[Data to examine — start]
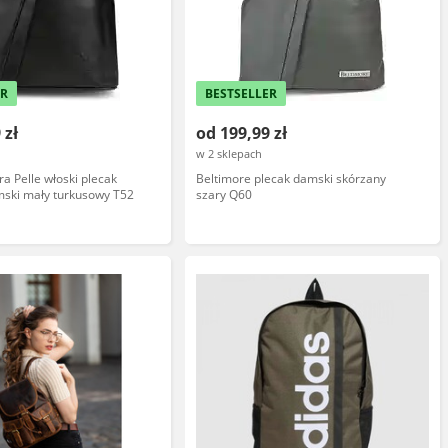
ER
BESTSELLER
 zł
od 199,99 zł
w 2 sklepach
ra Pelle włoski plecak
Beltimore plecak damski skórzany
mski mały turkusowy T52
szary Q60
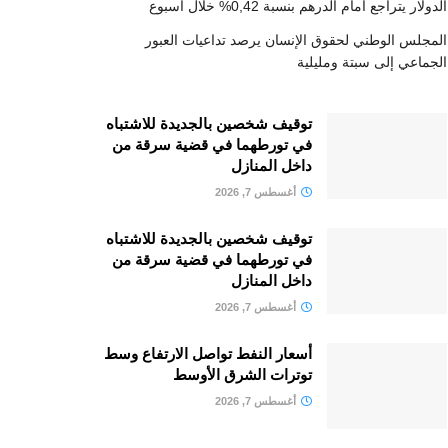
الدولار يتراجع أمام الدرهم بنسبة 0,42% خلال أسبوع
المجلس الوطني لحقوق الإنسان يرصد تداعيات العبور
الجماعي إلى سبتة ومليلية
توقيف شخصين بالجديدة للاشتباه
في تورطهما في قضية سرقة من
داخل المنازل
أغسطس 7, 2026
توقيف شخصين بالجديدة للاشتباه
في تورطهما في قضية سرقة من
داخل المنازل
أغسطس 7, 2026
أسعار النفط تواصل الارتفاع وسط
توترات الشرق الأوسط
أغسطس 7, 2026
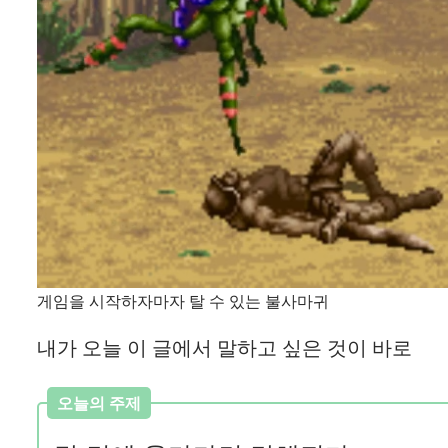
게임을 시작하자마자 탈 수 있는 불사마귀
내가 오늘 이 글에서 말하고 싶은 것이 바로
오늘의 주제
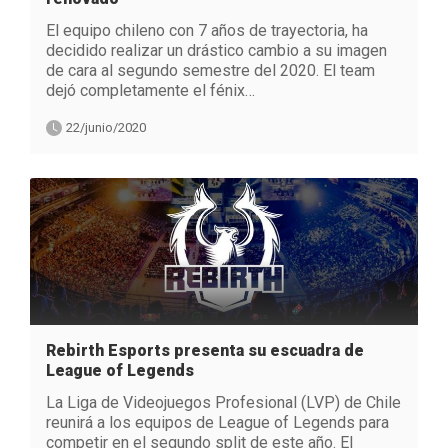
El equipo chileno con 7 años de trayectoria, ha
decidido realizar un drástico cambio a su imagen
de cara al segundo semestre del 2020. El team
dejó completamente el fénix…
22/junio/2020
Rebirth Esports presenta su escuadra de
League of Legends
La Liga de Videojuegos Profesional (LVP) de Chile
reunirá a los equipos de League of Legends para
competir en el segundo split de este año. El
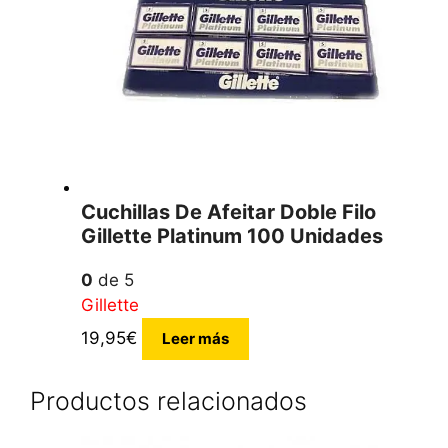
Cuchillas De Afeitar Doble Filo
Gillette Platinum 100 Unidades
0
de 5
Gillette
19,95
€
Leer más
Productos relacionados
[Data to examine — finish]
[Data to examine — start]
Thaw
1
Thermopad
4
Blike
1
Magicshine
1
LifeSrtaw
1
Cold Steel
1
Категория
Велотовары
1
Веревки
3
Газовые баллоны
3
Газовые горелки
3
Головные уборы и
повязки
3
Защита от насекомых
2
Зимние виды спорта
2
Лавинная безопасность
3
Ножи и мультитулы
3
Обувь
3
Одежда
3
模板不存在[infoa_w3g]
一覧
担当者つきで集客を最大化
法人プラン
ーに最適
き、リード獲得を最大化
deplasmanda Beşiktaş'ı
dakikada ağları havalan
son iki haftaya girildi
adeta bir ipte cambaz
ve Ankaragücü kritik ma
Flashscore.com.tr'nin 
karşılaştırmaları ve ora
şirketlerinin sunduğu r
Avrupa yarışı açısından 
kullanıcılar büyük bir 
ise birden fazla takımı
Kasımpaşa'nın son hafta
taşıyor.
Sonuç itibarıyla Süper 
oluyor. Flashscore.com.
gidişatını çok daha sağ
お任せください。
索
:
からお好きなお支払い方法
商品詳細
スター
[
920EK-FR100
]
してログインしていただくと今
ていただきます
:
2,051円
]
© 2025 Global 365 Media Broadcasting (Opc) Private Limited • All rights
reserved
[Data to examine — finish]
◆ **Work to be completed**
Starting with the line that contains "La Liga de Videojuegos" and finishing with the line that contains "Productos relacionados", reproduce every line of the material above exactly, but not the pictures.

◆ **Exercise result**
La Liga de Videojuegos Profesional (LVP) de Chile
reunirá a los equipos de League of Legends para
competir en el segundo split de este año. El
Cuchillas De Afeitar Doble Filo
Gillette Platinum 100 Unidades
0
de 5
Gillette
19,95
€
Leer más
Productos relacionados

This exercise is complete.